Extracted page text data:
□ □ □
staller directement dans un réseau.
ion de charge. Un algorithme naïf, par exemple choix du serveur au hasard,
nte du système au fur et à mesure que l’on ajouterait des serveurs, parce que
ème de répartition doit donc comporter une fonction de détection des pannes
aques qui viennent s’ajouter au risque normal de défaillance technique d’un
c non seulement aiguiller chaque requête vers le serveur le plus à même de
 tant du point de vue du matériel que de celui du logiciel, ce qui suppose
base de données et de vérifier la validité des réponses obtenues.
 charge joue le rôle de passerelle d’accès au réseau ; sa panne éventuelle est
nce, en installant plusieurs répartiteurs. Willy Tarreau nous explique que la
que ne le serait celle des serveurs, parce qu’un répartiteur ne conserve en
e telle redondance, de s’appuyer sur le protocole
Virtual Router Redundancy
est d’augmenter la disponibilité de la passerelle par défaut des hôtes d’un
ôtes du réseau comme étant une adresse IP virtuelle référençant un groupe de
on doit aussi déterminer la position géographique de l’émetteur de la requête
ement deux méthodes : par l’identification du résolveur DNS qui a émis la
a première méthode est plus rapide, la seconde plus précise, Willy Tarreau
□ □ □
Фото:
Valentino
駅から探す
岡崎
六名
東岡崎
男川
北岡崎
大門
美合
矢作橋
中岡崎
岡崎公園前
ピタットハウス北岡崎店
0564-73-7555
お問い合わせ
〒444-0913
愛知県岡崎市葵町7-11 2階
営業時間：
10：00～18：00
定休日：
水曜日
□ □ □
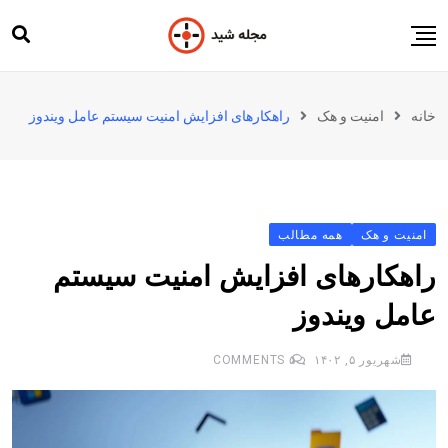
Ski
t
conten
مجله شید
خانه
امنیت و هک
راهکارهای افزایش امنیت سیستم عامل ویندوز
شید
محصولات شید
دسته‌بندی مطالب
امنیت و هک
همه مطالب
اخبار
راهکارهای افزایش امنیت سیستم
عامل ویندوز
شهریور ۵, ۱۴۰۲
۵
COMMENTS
□ □ □
• HOW TO COMPLETE THIS TASK
Supply the count of lines in the entries that include "Willy", and no other text.

• RESPONSE AREA
2